WCCW 1985: Every Rose has its Thorn
Jan 27, 2021 16:38:02 GMT 1
Asaemon, Mike Haggar, and 1 more like this
Post by ogpistolpete on Jan 27, 2021 16:38:02 GMT 1
“You got yourself a deal, kid.”
Fritz Von Erich looked me square in the eye. His handshake was firm, old timey. Like a man who just made a deal for his life. I knew he felt his options were limited, and I was hopefully a part of the answer. Since his oldest son, David, hadn’t talked to him in six months, I was not only important for business, but also for mending his relationship. For me, it was the opportunity of a lifetime. New booker of World Class Championship Wrestling…Ken Mantell was out, and I was in. Me, a small time wrestler with little experience and just a stroke of luck given my relationship with David.
I’ve known Big Dave since high school, when he was at Lake Dallas I was playing across town, but our relationship goes all the way back to middle school. As David began wrestling and the industry really told a hold of him, we stayed in contact, worked out together once in a while, and eventually he broke me into the business. I graduated from training with Dory Funk Jr. after he closed the old Amarillo-office in 1981. Same year I started taking bookings, go figure… I secured a couple dark matches with World Class in 1982, but nothing came of it despite my relationship with David. After Amarillo shut down, I had a hard time getting bookings, and had to continue to fall back on my day job. Finances held me back from pursuing more, unlike David, who had the industry in the palm of his hands, right up until last year…
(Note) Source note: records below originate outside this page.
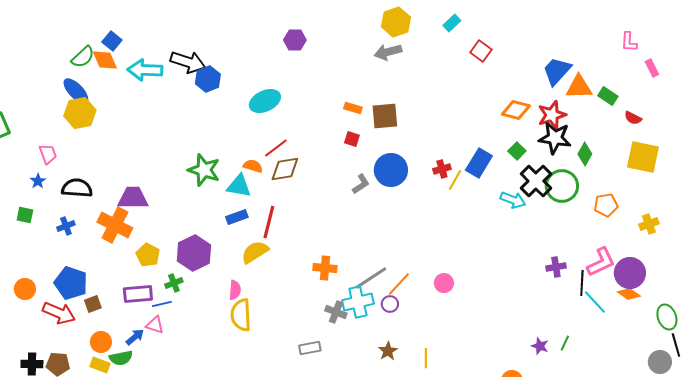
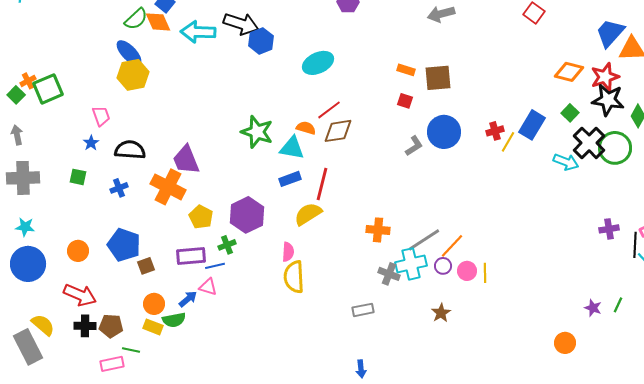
purple trapezoid: (133, 198) -> (186, 160), turned -112
pink circle: (444, 283) -> (467, 271), moved
red arrow: (59, 313) -> (80, 295), moved
yellow line: (426, 358) -> (485, 273), moved

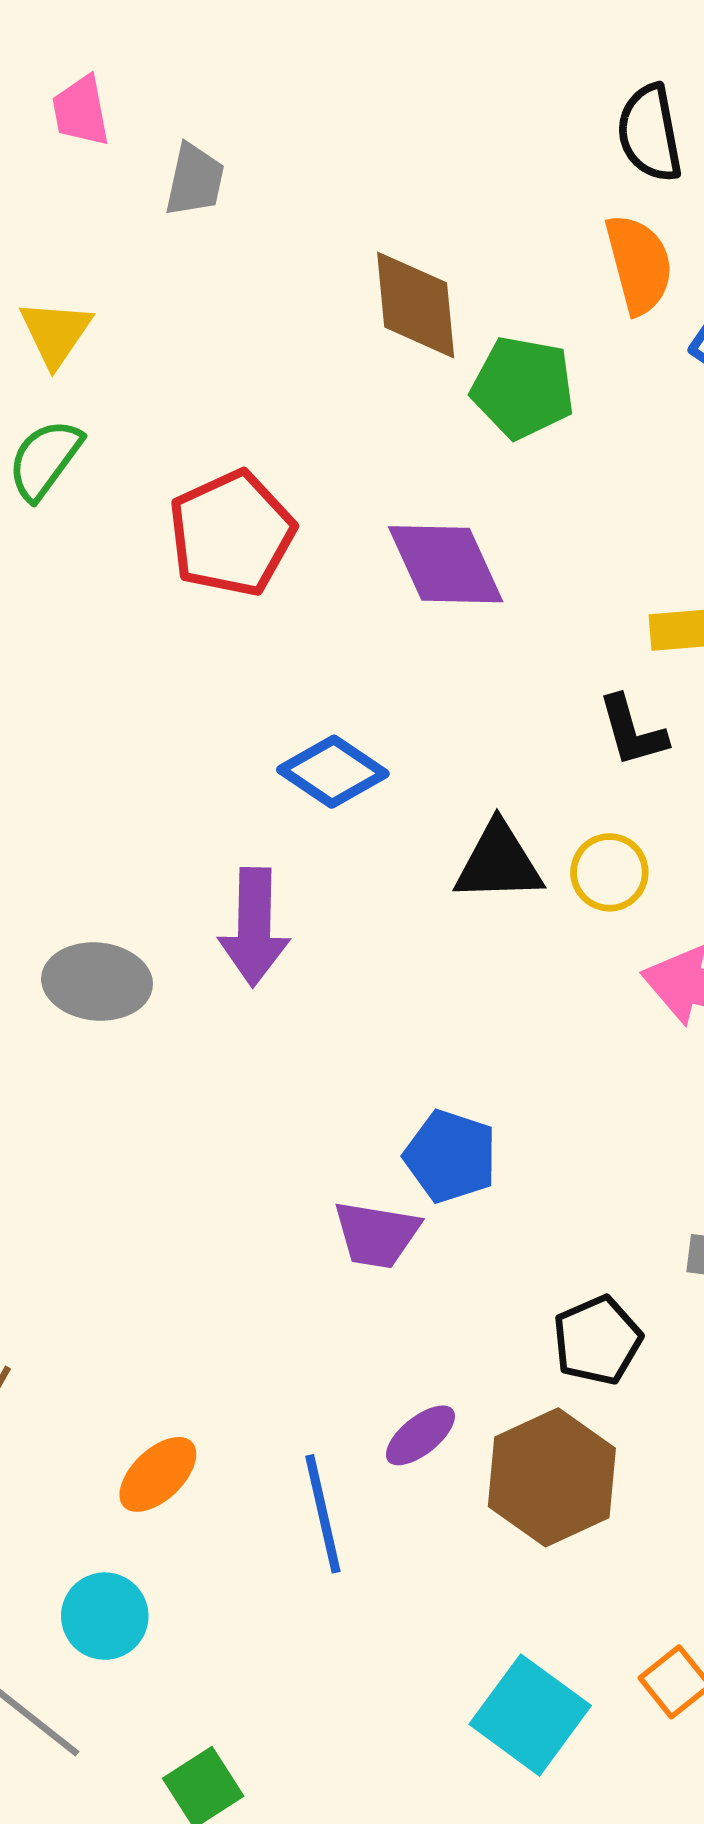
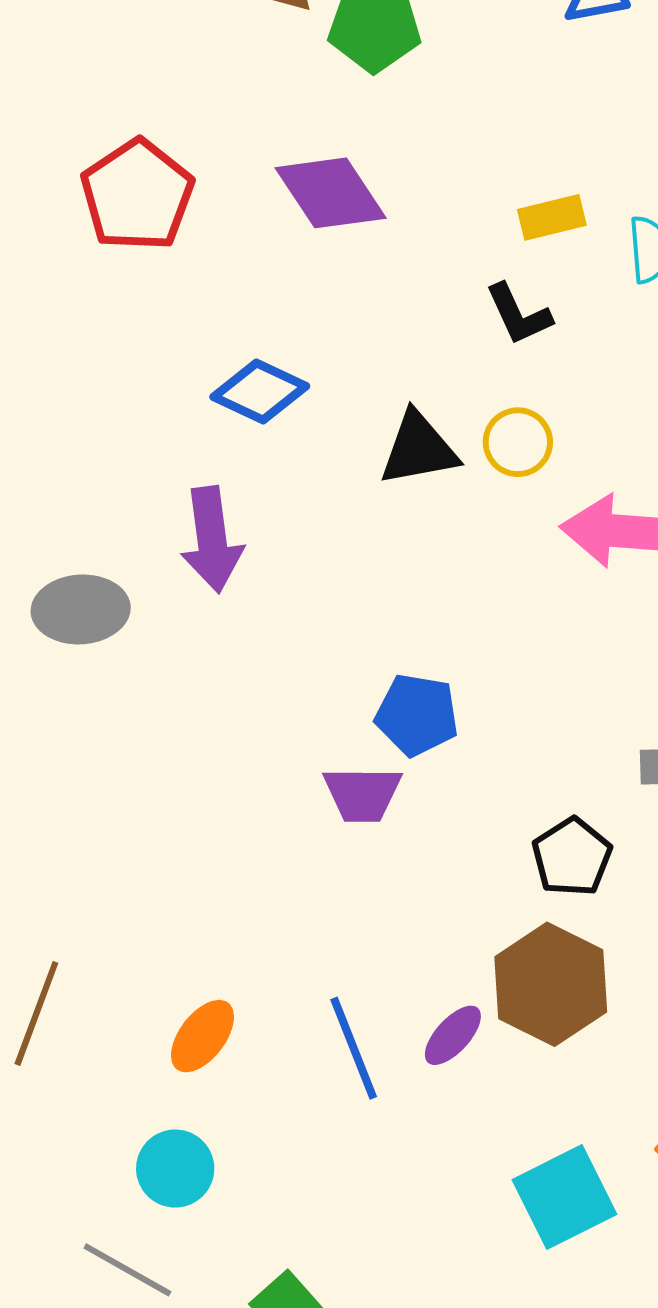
purple ellipse: (420, 1435) -> (453, 1035), moved
cyan square: (530, 1715) -> (564, 1197), turned 36

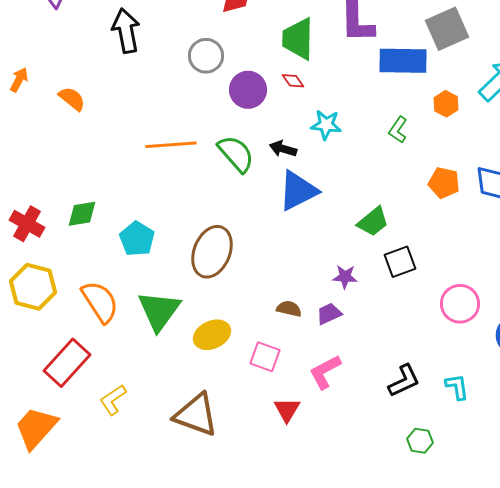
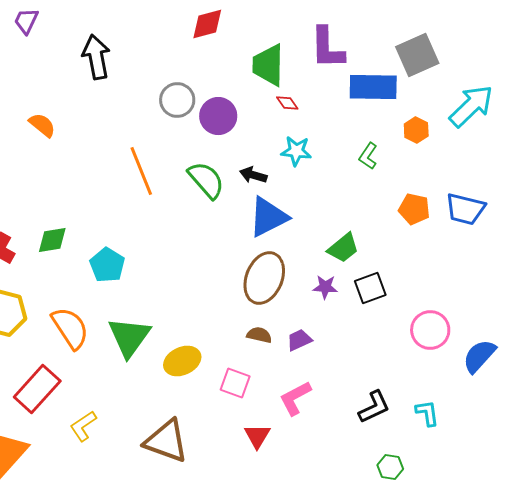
gray circle: (206, 56) -> (177, 100), moved
red diamond: (293, 81) -> (287, 103), moved
orange line: (171, 145) -> (141, 171), turned 72
brown ellipse: (212, 252) -> (264, 278), moved
purple star: (345, 277) -> (325, 287), moved

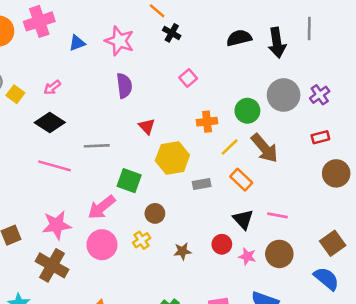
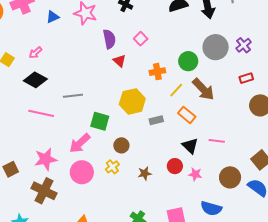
purple semicircle: (124, 86) -> (109, 39), moved
red triangle: (147, 126) -> (119, 61), moved
brown circle: (279, 254) -> (230, 177), moved

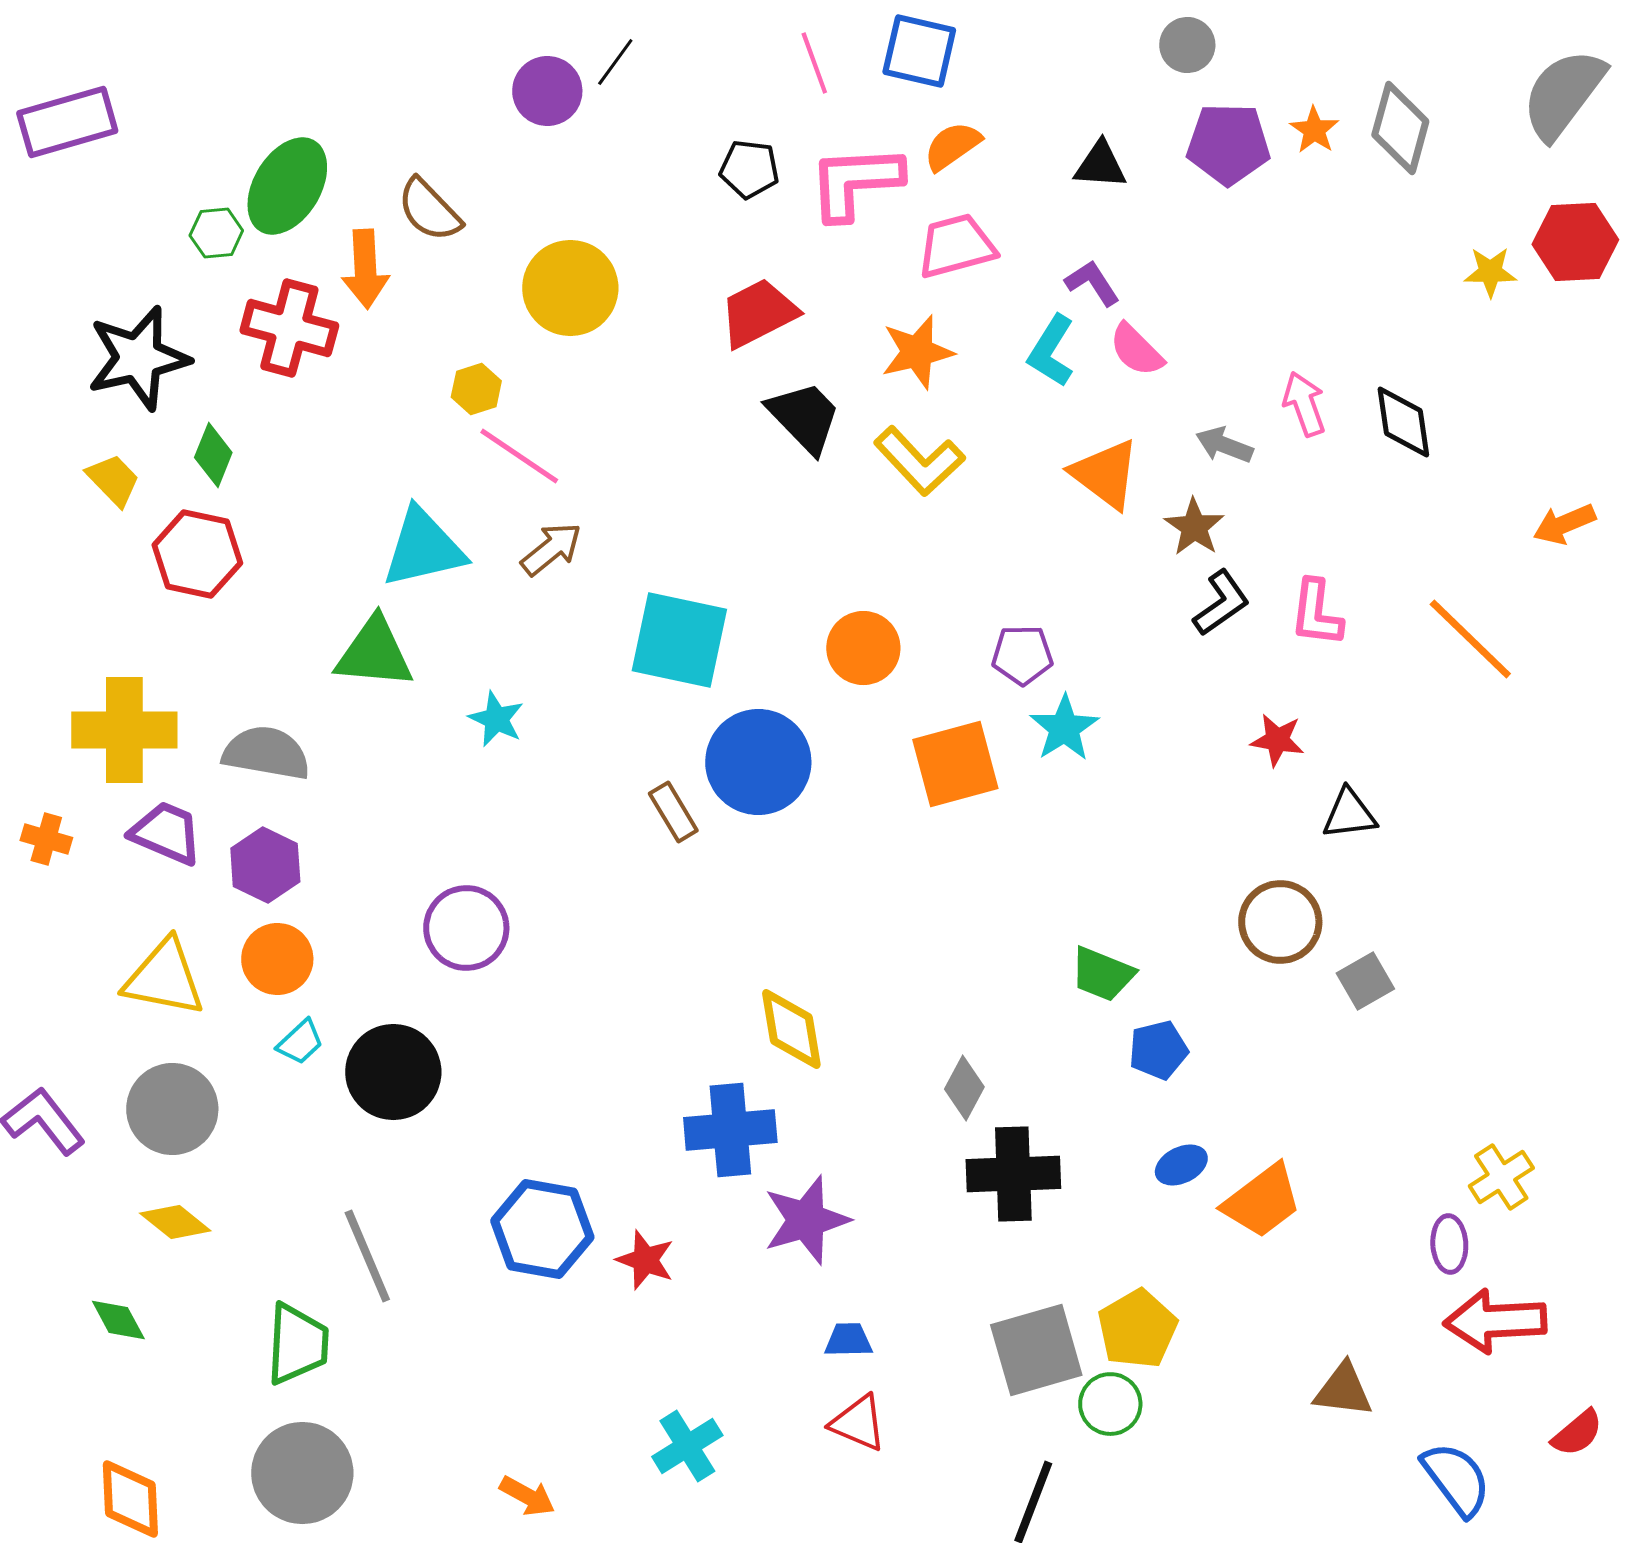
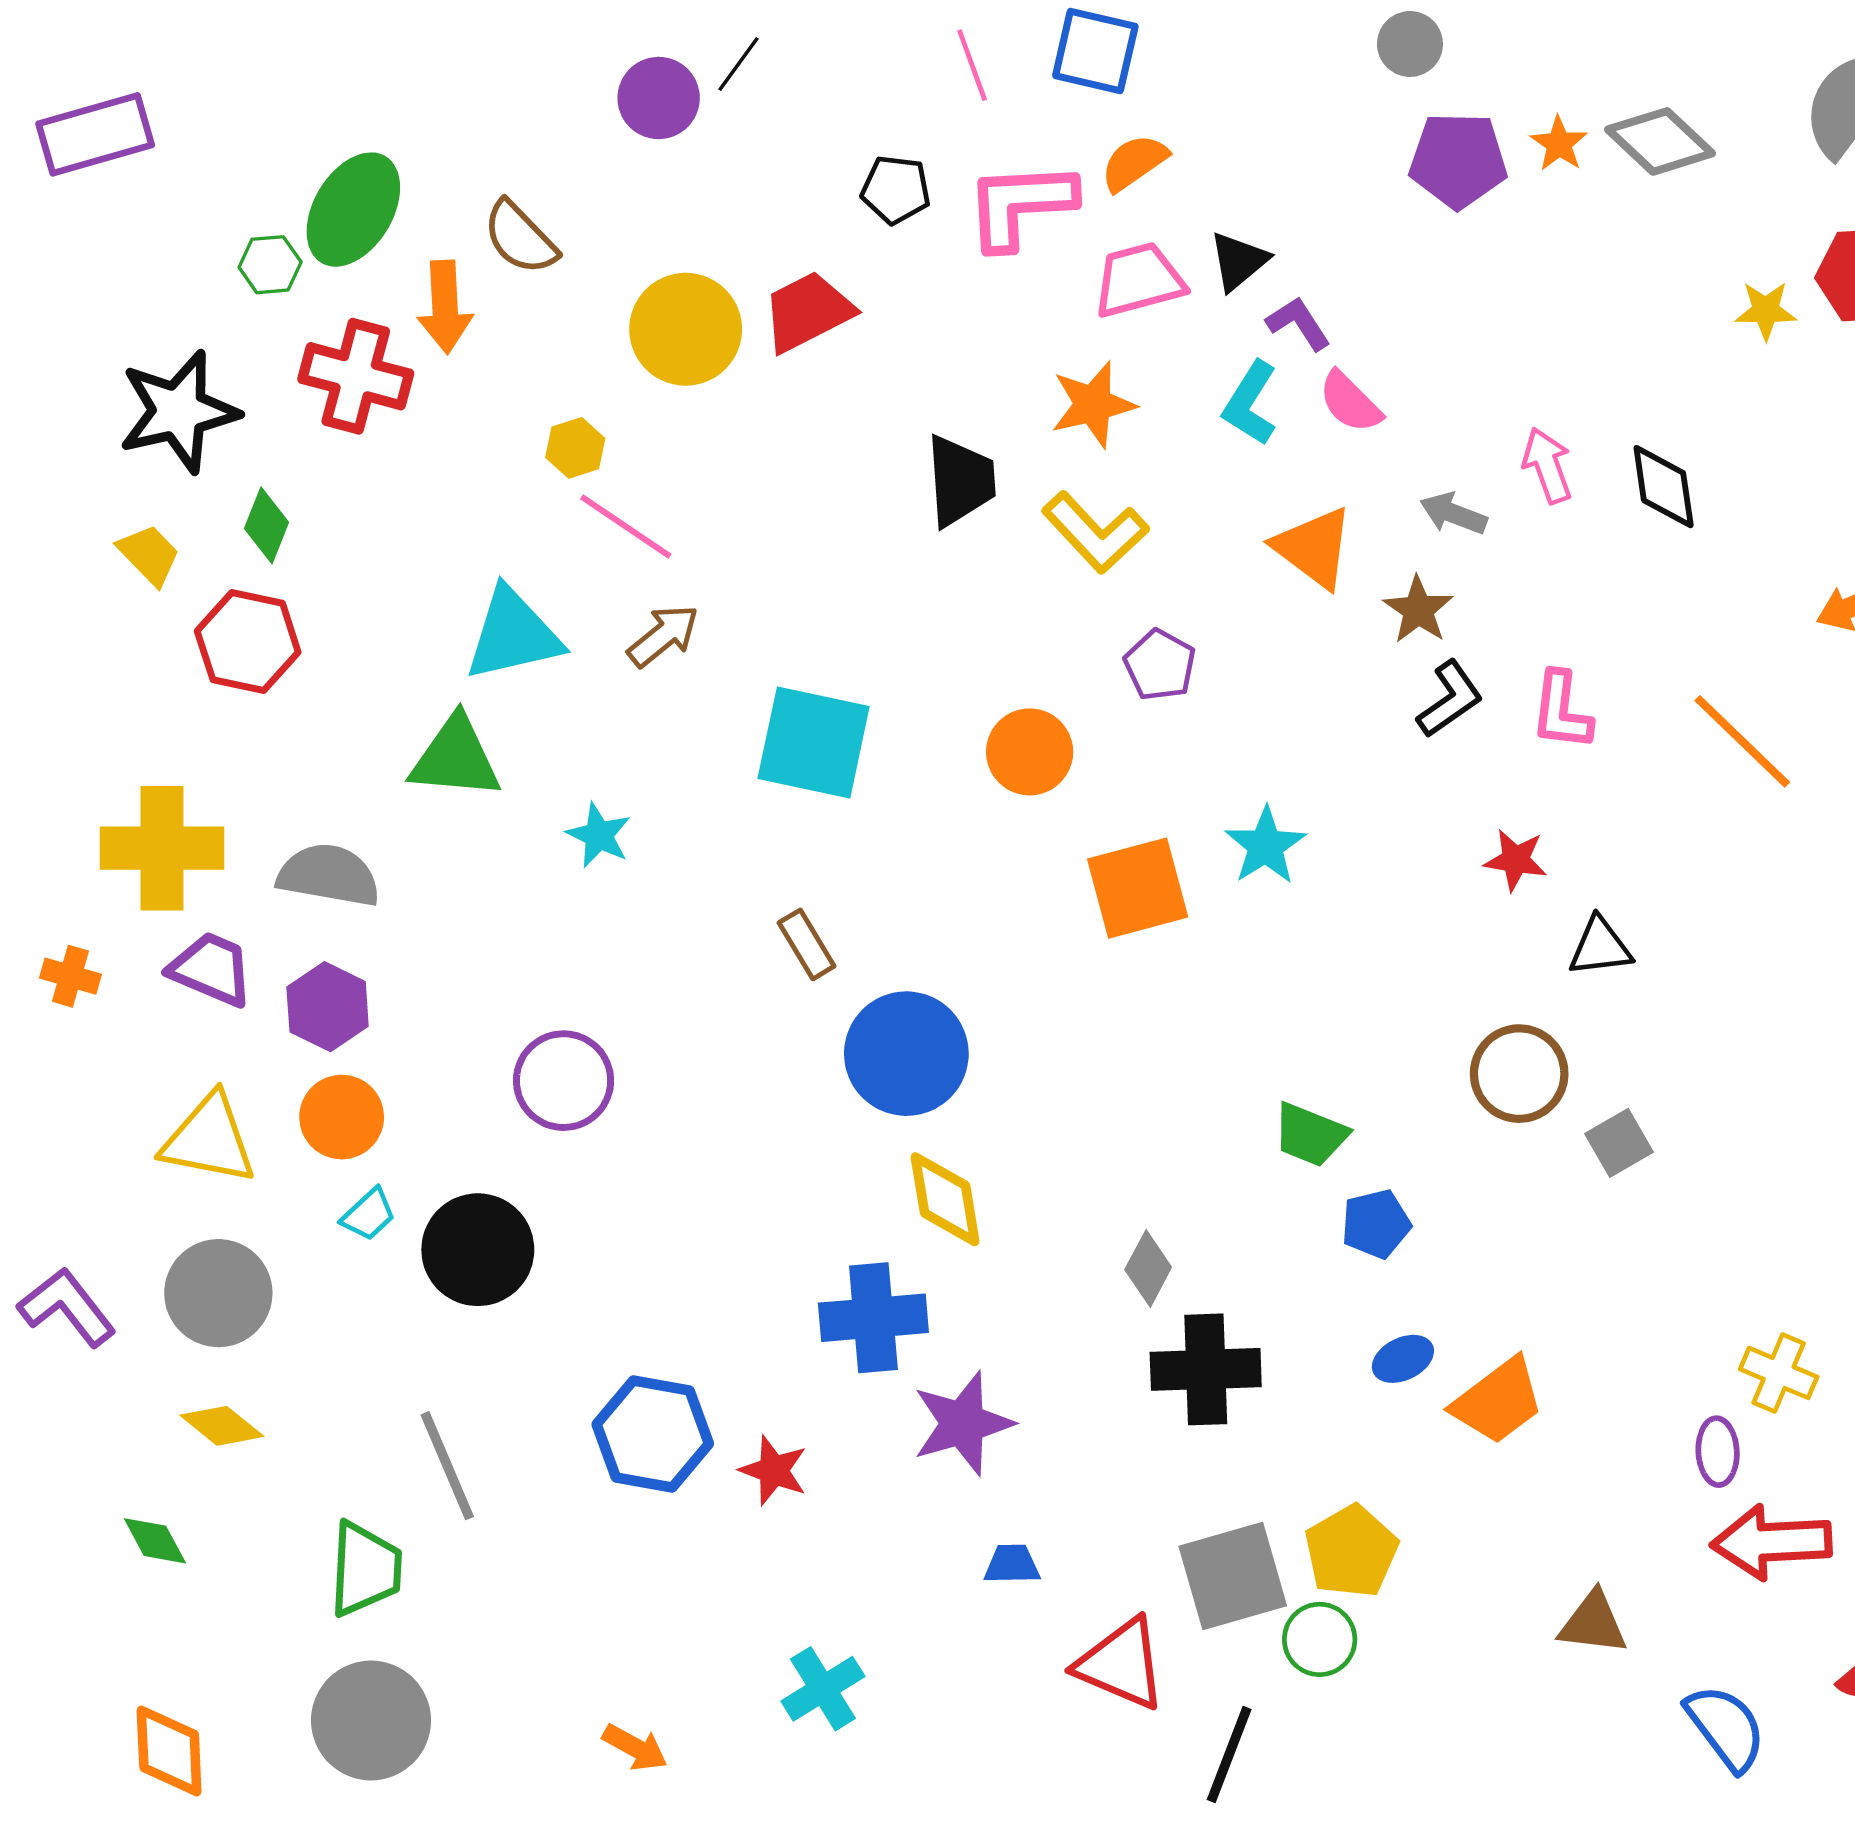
gray diamond: (1400, 128) -> (1660, 141), turned -62
black triangle: (1100, 165) -> (1239, 261), moved, turned -44
red trapezoid: (758, 313) -> (808, 312), moved
black trapezoid: (804, 417) -> (960, 481), turned 40
purple pentagon: (1022, 655) -> (1160, 665), moved, turned 30
blue circle: (758, 762) -> (906, 1054), moved
yellow cross: (1501, 1177) -> (1779, 1373), turned -34
red triangle: (858, 1423) -> (1121, 1664), moved, size x1.4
“The Yellow Rose of Texas” was on a collision course with NWA World Heavyweight champion, Ric Flair, in the winter of 1984. By the time the legendary feud with the Von Erichs against the Freebirds came to an end, David was on cruising on his way to a showdown with the world champ. He was also cruising to his first ever NWA world title victory, which certainly would have changed his career, but destiny just didn’t have things planned that way… After David returned home from a tour in Japan in February 1984, World Class was booking the great world title match… The Yellow Rose of Texas, the homegrown hero and eldest son of the Von Erich dynasty, hitting it off with Ric Flair, the epitome of everything David and his lifestyle were against. David wasn’t about flashy cars, big watches, or making sure three women were around his arms at one time. David was about real toughness, real grit, and real emotion. David represented everything Ric Flair hated, and boy did the people hate Ric Flair.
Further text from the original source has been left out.